[RECORDS SUPPLIED — start]

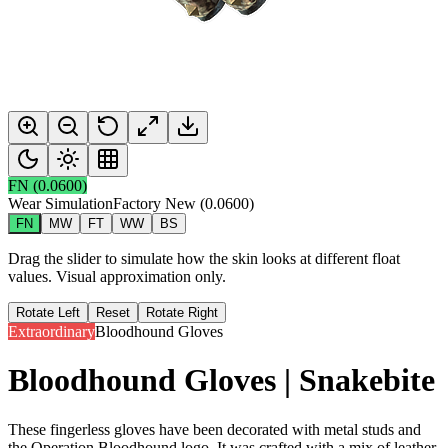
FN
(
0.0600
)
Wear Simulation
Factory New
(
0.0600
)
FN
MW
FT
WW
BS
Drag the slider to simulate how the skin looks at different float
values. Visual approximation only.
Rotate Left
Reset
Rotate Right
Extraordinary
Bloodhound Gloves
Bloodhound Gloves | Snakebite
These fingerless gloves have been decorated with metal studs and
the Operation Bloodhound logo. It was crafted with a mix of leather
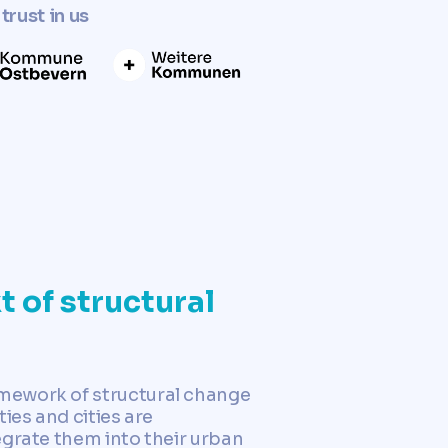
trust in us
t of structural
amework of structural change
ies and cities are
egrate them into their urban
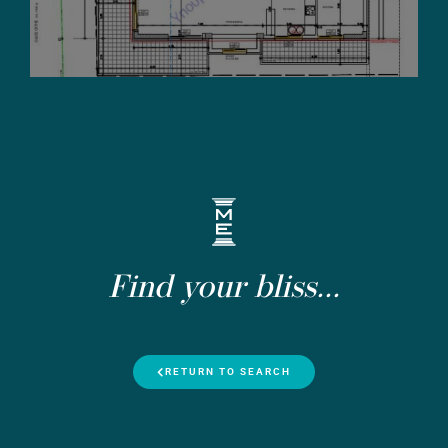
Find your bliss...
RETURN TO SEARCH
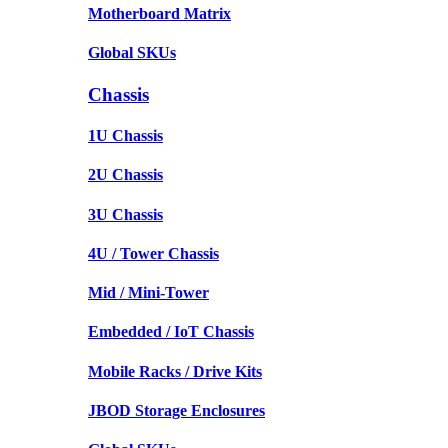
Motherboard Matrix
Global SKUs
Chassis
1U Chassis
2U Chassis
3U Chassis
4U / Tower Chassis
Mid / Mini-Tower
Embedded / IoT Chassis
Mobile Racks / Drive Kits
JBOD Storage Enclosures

[RECORDS SUPPLIED — finish]
[RECORDS SUPPLIED — start]

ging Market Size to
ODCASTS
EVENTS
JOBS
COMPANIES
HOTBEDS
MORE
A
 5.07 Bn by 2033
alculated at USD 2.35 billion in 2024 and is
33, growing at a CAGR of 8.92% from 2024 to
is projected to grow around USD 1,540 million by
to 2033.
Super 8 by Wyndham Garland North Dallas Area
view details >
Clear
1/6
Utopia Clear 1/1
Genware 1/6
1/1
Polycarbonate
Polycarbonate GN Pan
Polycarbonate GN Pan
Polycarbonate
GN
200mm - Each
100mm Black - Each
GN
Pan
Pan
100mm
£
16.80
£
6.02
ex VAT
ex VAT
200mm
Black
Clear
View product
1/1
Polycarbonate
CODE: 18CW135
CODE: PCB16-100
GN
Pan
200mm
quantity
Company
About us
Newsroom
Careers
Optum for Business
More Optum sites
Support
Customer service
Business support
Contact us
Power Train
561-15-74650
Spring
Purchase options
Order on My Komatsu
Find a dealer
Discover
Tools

[RECORDS SUPPLIED — finish]

→ **WHAT YOU HAVE TO DO**: Lines wanted from the listing above: the line with "alculated at USD 2.35 billion in 2024 and is" up to and including the line with "More Optum sites". Please write them out exactly, adding nothing else.

→ **ANSWER TO THE PROBLEM**:
alculated at USD 2.35 billion in 2024 and is
33, growing at a CAGR of 8.92% from 2024 to
is projected to grow around USD 1,540 million by
to 2033.
Super 8 by Wyndham Garland North Dallas Area
view details >
Clear
1/6
Utopia Clear 1/1
Genware 1/6
1/1
Polycarbonate
Polycarbonate GN Pan
Polycarbonate GN Pan
Polycarbonate
GN
200mm - Each
100mm Black - Each
GN
Pan
Pan
100mm
£
16.80
£
6.02
ex VAT
ex VAT
200mm
Black
Clear
View product
1/1
Polycarbonate
CODE: 18CW135
CODE: PCB16-100
GN
Pan
200mm
quantity
Company
About us
Newsroom
Careers
Optum for Business
More Optum sites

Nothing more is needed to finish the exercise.